Runaway best seller in the sci-fi genre. Explosively went viral on Amazon.com and BNB.com...so well that major film firms began bidding wars literally within weeks of it's release.


----------



## Ringel05 (Mar 30, 2018)

iamwhatiseem said:


> Ringel05 said:
> 
> 
> > iamwhatiseem said:
> ...


Okay......


----------



## iamwhatiseem (Mar 30, 2018)

Ringel05 said:


> iamwhatiseem said:
> 
> 
> > Ringel05 said:
> ...



If you like sci-fi and comedy you will like it...how's that?


----------



## iamwhatiseem (Mar 30, 2018)




----------



## Ringel05 (Mar 30, 2018)

iamwhatiseem said:


> Ringel05 said:
> 
> 
> > iamwhatiseem said:
> ...


I'm on this board aren't I..........


----------



## rightwinger (Apr 5, 2018)

iamwhatiseem said:


> Wife and I went to see it with my grown kids. The kids and I all read the book, which was very good.
> As you would expect there were things different than the book, a lot of pop culture references to things more in the 90's and 2000's than the 80's like the book....okay... making it more fitted to millennials, I get it.
> The movie was done very much in the style of Guardians of the Galaxy...sci-fi/coomedy with a ton of one-liners and flash humor.

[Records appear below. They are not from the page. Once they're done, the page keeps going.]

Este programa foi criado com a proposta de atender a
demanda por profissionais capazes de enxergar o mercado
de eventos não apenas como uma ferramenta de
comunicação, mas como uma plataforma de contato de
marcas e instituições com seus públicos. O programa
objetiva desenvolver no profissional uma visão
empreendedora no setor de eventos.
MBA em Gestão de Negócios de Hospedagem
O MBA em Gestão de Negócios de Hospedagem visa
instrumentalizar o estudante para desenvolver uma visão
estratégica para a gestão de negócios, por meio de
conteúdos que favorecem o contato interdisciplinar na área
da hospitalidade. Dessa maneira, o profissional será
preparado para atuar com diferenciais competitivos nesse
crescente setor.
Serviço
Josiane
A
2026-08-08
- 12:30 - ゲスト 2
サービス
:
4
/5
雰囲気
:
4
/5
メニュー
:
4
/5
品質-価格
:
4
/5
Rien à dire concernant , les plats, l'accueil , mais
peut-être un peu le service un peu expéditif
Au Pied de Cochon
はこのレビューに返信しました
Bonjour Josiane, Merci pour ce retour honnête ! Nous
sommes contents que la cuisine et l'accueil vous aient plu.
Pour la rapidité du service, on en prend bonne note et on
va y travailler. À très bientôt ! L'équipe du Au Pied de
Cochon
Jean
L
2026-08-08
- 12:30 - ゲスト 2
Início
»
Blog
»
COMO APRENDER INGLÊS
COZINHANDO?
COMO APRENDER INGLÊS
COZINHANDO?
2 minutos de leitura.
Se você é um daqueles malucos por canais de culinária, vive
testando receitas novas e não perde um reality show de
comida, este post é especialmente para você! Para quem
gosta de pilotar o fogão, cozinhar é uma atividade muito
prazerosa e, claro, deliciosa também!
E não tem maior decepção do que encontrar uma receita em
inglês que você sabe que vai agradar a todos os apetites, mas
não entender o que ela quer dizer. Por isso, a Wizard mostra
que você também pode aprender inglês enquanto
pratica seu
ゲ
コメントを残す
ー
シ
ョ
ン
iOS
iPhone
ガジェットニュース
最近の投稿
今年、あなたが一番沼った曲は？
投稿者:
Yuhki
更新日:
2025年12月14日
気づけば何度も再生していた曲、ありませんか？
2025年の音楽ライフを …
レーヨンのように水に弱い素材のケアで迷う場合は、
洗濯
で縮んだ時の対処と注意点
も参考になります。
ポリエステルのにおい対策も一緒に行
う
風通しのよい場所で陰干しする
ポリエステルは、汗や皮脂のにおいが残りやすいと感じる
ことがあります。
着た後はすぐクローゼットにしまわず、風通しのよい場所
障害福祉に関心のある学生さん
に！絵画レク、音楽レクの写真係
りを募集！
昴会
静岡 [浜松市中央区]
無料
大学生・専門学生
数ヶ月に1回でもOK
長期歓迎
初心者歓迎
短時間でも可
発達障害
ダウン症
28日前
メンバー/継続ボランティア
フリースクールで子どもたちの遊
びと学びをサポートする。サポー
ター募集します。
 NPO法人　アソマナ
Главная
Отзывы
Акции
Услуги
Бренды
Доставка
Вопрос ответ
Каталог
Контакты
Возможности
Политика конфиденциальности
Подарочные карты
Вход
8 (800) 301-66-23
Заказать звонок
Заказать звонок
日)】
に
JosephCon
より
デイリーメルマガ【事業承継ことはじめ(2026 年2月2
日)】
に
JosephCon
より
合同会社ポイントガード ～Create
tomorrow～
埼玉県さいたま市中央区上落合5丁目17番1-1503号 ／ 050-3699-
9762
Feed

The book had some humor thrown in here and there, but the movie was more humor than sci-fi. Which was disappointing.
> Overall, if you liked Guardians of the Galaxy you will like this film. It was pretty funny and the action was pretty well done.
> ...


Thanks, I’ll have to check it out


----------



## Remodeling Maidiac (Apr 8, 2018)

Watched it last night on the internet. Loved the pop culture references, especially the Terminator thumbs up in the lava.
A good silly movie that I enjoyed. Likely because I play a lot of VR games.


----------



## hjmick (Apr 8, 2018)

I read the book and loved it.


I saw the trailer for the movie and said "What the Fuck?"


----------



## Missourian (Jul 31, 2018)

The anti-religious introduction to the book turned my off to it right away...didn't get past chapter one.

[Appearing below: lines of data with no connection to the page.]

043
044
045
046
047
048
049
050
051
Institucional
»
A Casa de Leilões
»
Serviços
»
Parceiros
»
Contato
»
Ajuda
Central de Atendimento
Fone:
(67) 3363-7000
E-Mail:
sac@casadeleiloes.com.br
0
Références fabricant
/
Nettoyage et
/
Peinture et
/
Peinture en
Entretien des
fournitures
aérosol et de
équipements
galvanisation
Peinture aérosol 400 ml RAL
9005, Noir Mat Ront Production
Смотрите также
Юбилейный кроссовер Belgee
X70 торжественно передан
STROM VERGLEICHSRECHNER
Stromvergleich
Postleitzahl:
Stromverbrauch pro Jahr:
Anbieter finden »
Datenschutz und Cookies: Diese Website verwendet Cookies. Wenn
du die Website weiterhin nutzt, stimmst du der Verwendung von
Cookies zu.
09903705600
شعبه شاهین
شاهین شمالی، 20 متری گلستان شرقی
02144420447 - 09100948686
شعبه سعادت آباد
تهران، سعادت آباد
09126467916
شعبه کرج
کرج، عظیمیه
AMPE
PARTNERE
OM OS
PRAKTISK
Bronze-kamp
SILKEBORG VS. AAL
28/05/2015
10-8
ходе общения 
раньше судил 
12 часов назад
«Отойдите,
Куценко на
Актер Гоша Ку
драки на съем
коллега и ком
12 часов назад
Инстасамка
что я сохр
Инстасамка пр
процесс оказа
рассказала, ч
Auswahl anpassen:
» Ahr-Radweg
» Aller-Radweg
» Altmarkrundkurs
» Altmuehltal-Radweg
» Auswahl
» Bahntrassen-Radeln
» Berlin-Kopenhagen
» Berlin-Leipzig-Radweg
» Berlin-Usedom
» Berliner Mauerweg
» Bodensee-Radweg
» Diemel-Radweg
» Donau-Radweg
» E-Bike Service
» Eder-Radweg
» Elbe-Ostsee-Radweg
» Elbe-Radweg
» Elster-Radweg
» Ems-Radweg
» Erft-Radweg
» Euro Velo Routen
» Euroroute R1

Just watched the movie...probably my favorite of 2018 so far.

My recommendation...don't miss it...Hollywood can still make good movies,  this one is worth watching.

See if you can catch the nod to Firefly/Serenity...another personal favorite.


----------



## Missourian (Jul 31, 2018)

P.S. -  It was so good,  I'm not watching the Super Troopers 2 dvd I also rented ,  which I've been waiting to see for well over a year,  because I'm worried I'll be supremely disappointed by comparison.  It was that good.

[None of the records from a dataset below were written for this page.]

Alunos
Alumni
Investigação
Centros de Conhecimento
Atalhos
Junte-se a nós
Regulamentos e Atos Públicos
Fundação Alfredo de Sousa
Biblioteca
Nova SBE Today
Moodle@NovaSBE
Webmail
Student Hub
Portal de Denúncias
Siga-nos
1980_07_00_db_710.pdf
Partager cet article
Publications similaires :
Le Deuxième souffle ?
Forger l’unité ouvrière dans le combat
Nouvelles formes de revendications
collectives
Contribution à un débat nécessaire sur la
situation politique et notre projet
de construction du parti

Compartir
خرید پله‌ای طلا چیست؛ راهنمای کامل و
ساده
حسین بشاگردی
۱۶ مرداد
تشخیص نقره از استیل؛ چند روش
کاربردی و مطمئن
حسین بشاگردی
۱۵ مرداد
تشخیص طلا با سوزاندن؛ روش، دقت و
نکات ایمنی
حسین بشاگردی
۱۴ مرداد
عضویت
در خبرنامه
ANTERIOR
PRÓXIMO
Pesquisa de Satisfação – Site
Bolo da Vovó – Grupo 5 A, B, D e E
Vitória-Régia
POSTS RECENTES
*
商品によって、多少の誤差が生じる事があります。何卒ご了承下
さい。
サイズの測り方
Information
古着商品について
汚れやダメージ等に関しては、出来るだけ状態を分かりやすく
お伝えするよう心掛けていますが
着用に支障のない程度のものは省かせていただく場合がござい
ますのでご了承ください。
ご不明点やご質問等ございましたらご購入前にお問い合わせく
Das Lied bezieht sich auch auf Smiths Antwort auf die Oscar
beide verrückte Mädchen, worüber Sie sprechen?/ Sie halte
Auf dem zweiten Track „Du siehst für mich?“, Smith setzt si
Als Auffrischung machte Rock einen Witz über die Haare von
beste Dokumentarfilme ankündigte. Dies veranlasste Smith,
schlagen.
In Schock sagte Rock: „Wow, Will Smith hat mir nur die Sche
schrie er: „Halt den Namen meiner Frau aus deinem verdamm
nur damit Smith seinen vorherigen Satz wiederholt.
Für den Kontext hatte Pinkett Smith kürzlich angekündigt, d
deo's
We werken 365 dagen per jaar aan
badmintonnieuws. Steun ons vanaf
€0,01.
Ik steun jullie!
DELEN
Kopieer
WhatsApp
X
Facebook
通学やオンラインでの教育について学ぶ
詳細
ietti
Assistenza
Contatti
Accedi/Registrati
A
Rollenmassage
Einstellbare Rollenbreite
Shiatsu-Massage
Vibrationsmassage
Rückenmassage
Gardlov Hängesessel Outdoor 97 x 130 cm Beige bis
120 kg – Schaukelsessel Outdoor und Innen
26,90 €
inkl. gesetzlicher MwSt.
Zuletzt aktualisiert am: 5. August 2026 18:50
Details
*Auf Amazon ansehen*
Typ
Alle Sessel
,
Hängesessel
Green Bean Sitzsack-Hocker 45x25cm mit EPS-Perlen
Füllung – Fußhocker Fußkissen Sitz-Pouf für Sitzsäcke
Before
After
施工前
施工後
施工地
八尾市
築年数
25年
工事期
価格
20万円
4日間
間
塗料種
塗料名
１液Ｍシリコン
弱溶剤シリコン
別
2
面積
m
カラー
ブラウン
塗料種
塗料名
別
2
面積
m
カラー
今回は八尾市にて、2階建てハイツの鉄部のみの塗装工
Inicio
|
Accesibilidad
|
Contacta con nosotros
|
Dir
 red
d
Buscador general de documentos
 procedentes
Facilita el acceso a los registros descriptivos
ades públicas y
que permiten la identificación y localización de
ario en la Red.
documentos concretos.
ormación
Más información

USMB thread -  Super Troopers 2 release date tba...


----------



## whitehall (Aug 10, 2018)

"The search for an easter egg in a virtual reality game" based on a book?  Hemingway should roll over in his grave.


----------



## Syriusly (Aug 10, 2018)

I loved the book- and was disappointed by the movie. 

Probably best for folks who like the genre but have never read the book.


----------



## ABikerSailor (Aug 10, 2018)

I'm one of those who saw the trailer, and thought that it might be worth watching when it came on Suddenlink On Demand.  

To tell you the truth?  I never read the book, but I found the whole movie extremely entertaining.  Matter of fact, I enjoyed it so much the first time, that I watched it again the next day (On Demand has 2 day rentals for 5 bucks).  

Totally worth watching.  The dialogue was funny, the action was intense, and the CGI was absolutely beautiful.  Loved the movie.  

And, if you have a choice between seeing the movie or reading the book?  See the movie first if at all possible, because whatever you come up with in your mind is going to be better than what you see on the screen.  There has been only ONE movie in my entire 54 years that I've seen where some of it was exactly as I imagined, and that was the series Lord of the Rings.


----------



## g5000 (Aug 29, 2018)

Tijn Von Ingersleben said:


> I have a strict policy of never watching a movie once I have read the book. There is no better theater than the mind.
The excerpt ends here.